HMMs with discrete outputs
Maximum likelihood parameter estimation using EM (Baum Welch)
The script dhmm_em_demo.m gives an example of how to learn an HMM
with discrete outputs. Let there be Q=2 states and O=3 output
symbols. We create random stochastic matrices as follows.
O = 3;
Q = 2;
prior0 = normalise(rand(Q,1));
transmat0 = mk_stochastic(rand(Q,Q));
obsmat0 = mk_stochastic(rand(Q,O));
Now we sample nex=20 sequences of length T=10 each from this model, to
use as training data.
T=10;
nex=20;
data = dhmm_sample(prior0, transmat0, obsmat0, nex, T);
Here data is 20x10.
Now we make a random guess as to what the parameters are,
prior1 = normalise(rand(Q,1));
transmat1 = mk_stochastic(rand(Q,Q));
obsmat1 = mk_stochastic(rand(Q,O));
and improve our guess using 5 iterations of EM...
[LL, prior2, transmat2, obsmat2] = dhmm_em(data, prior1, transmat1, obsmat1, 'max_iter', 5);
LL(t) is the log-likelihood after iteration t, so we can plot the
learning curve.
Sequence classification
To evaluate the log-likelihood of a trained model given test data,
proceed as follows:
loglik = dhmm_logprob(data, prior2, transmat2, obsmat2)
Note: the discrete alphabet is assumed to be {1, 2, ..., O},
where O = size(obsmat, 2). Hence data cannot contain any 0s.
To classify a sequence into one of k classes, train up k HMMs, one per
class, and then compute the log-likelihood that each model gives to
the test sequence; if the i'th model is the most likely, then declare
the class of the sequence to be class i.
Computing the most probable sequence (Viterbi)
First you need to evaluate B(i,t) = P(y_t | Q_t=i) for all t,i:
B = multinomial_prob(data, obsmat);
Then you can use
[path] = viterbi_path(prior, transmat, B)
HMMs with mixture of Gaussians outputs
Maximum likelihood parameter estimation using EM (Baum Welch)

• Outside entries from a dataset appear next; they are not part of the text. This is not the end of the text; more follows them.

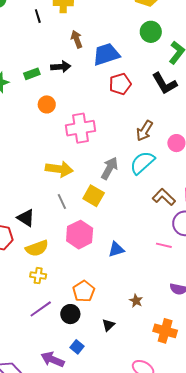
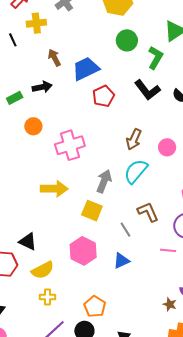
brown L-shape: (164, 197) -> (148, 212), moved, turned 30
gray line: (62, 202) -> (125, 230), moved
brown star: (136, 301) -> (170, 304), moved

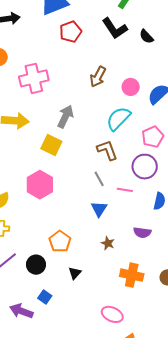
cyan semicircle: (136, 171) -> (118, 119), moved
gray line: (125, 230) -> (99, 179), moved
blue triangle: (121, 261) -> (99, 209), moved, turned -36
brown star: (170, 304) -> (108, 243), moved
orange pentagon: (95, 307) -> (60, 241), moved

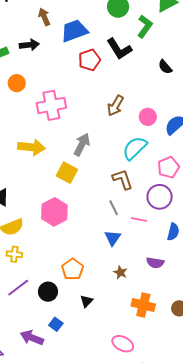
black L-shape: (115, 28) -> (119, 49), moved

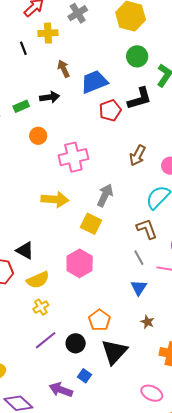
black L-shape: (119, 49) -> (140, 99), turned -72
yellow cross: (14, 254) -> (41, 307), turned -35
black triangle: (86, 301) -> (114, 352), size x2.0

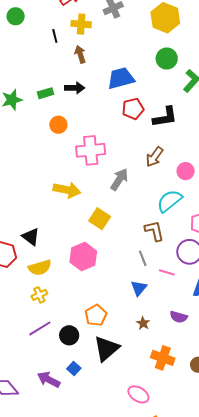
brown arrow: (64, 69) -> (80, 54), moved
black L-shape: (140, 99) -> (165, 117), moved
gray arrow: (105, 195) -> (119, 179), moved

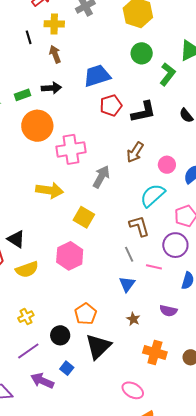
orange circle: (58, 125) -> (37, 126), size x1.8
yellow cross: (39, 295) -> (26, 317), moved
purple line: (40, 328) -> (28, 351), moved

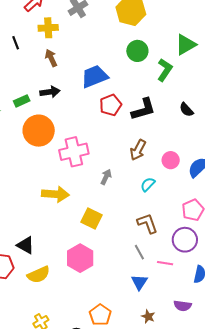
black line: (29, 37) -> (16, 43), moved
gray arrow: (101, 177) -> (106, 177), size x0.7
cyan semicircle: (153, 195) -> (148, 184), moved, size x0.6

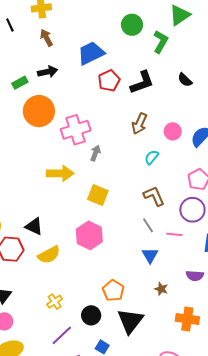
gray arrow: (106, 177) -> (95, 153), moved

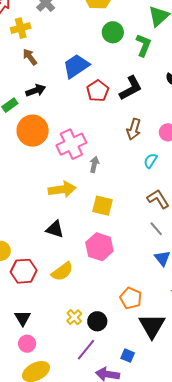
black triangle: (34, 226) -> (55, 229), moved
black circle: (91, 315) -> (97, 321), moved

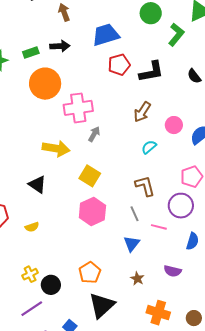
pink hexagon: (99, 247) -> (92, 211), moved
yellow semicircle: (62, 272) -> (32, 227), size x0.6

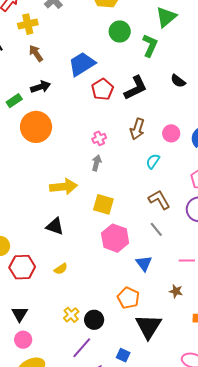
pink cross: (78, 108) -> (99, 138), moved, size x0.5
pink line: (159, 227) -> (187, 260), moved
blue triangle: (132, 244) -> (144, 263), moved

Let us generate nex=50 vector-valued sequences of length T=50; each
vector has size O=2.
O = 2;
T = 50;
nex = 50;
data = randn(O,T,nex);
Now let use fit a mixture of M=2 Gaussians for each of the Q=2 states
using K-means.
M = 2;
Q = 2;
left_right = 0;
prior0 = normalise(rand(Q,1));
transmat0 = mk_stochastic(rand(Q,Q));
[mu0, Sigma0] = mixgauss_init(Q*M, reshape(data, [O T*nex]), cov_type);
mu0 = reshape(mu0, [O Q M]);
Sigma0 = reshape(Sigma0, [O O Q M]);
mixmat0 = mk_stochastic(rand(Q,M));
Finally, let us improve these parameter estimates using EM.
[LL, prior1, transmat1, mu1, Sigma1, mixmat1] = ...
mhmm_em(data, prior0, transmat0, mu0, Sigma0, mixmat0, 'max_iter', 2);
Since EM only finds a local optimum, good initialisation is crucial.
The initialisation procedure illustrated above is very crude, and is probably
not adequate for real applications...
Click here
for a real-world example of EM with mixtures of Gaussians using BNT.
It is possible for p(x) > 1 if p(x) is a probability density
function, such as a Gaussian. (The requirements for a density are
p(x)>0 for all x and int_x p(x) = 1.) In practice this usually means your
covariance is shrinking to a point/delta function, so you should
increase the width of the prior
(see below),
or constrain the matrix to be spherical
or diagonal, or clamp it to a large fixed constant (not learn it at all).
It is also very helpful to ensure the
components of the data vectors have small and comparable magnitudes
(use e.g., KPMstats/standardize).
This is a well-known pathology of maximum likelihood estimation for
Gaussian mixtures: the global optimum may place one mixture component
on a single data point, and give it 0 covariance, and hence infinite
likelihood. One usually relies on the fact that EM cannot find the
global optimum to avoid such pathologies.
Since I implicitly add a prior to every covariance matrix
(see below), what increases is loglik + log(prior),
but what I print is just loglik, which may occasionally decrease.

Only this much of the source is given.